Addendum April 12, 2022: Yes, I am going to do this again. On Father’s Day I will once again leave Seattle on my bike, planning to arrive in Gloucester, MA on Saturday August 20. Notice that, while I pooh-poohed the idea, I left myself an out. I guess I know myself after all these years of hanging out with me.

3) When are you going to retire?
A: I can’t answer that.

Addendum April 12, 2022: I will be retiring on Saturday, June 4. I’ll spend the next week riding every day, then a week winding down and packing up before flying to Seattle.

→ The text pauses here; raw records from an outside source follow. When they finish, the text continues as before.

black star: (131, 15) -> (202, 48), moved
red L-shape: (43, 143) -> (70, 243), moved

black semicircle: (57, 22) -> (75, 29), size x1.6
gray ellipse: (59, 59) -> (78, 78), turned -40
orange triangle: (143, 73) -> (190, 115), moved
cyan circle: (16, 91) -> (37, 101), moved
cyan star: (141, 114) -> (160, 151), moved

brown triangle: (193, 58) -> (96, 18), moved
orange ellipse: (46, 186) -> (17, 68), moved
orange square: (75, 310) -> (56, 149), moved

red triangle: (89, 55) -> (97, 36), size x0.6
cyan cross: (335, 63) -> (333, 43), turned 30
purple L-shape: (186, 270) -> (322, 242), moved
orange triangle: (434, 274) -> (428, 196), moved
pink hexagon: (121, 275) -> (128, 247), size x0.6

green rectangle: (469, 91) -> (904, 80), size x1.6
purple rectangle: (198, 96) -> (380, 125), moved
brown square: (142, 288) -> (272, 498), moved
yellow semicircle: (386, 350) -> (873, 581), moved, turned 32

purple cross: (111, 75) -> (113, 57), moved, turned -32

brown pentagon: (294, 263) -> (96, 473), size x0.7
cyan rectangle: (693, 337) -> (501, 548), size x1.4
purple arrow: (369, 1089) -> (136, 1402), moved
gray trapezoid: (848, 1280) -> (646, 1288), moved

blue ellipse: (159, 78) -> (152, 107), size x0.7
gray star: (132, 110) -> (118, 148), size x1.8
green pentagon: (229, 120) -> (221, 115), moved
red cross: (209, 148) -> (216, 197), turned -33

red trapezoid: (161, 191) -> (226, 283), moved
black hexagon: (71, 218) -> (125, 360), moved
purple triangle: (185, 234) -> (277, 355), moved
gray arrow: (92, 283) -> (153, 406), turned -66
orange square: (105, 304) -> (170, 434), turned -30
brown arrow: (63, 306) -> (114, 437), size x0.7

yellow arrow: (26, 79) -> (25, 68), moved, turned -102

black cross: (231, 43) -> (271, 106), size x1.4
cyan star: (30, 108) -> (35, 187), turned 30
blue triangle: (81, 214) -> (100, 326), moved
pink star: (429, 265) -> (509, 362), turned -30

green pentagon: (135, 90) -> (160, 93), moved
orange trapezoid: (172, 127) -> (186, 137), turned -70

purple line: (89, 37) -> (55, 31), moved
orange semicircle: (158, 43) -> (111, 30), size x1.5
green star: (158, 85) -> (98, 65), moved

So I’m going back in time 4 years to ride across the USA (and a bit of Canada, if they’ll let us in by then). While it seemed nuts 3.5 years ago, it seems only fitting today. The genesis of this trip was in 1970 when I schemed to ride across the country on a BMW touring motorcycle. About 5 years later that BMW turned into a bicycle. In 1985 my neighbor tried to get me to take a leave of absence from my job to join him on a cross-country trip. He was celebrating law school graduation. I wanted to keep my job and knew my boss (his mom) would never approve a leave. In 2008 the plan to do the trip in 2018 was hatched. In 2018 I finally made the trip.

When Greg (the owner of Cycle America) announced that the 2020 coast-to-coast trip would be the last, I decided to take a couple of days off and meet the riders in Baraboo, WI with beer, and ride with them the next day. When the 2020 ride fell victim to COVID-19, Greg announced a 2022 ride. The wheels started turning. I found myself thinking about the ride more and more on my own solo rides that year. When I got hurt at work, had surgery, and came out of it in more pain than I went in, I started to wonder if I could ever do something like that again. When I realized I could, I decided I would. I have been counting down the months. With 18 months to go I started a draft of this post.

Some may think that was putting the cart before the horse. Here I was penning an announcement to you before I began the announcement to my boss. But on April 1, 23 years after I received my job offer, I let my boss know I’m retiring. Today (April 12) I announced my retirement to my co-workers. You’re next. Sorry, that’s the way the world works.

If the ride was worth waiting 48 years for, I decided it was worth doing twice. So join me again. I’ll be back to writing daily posts. You can jump back and forth in time to see how the same routes turn out on the same days 4 years apart.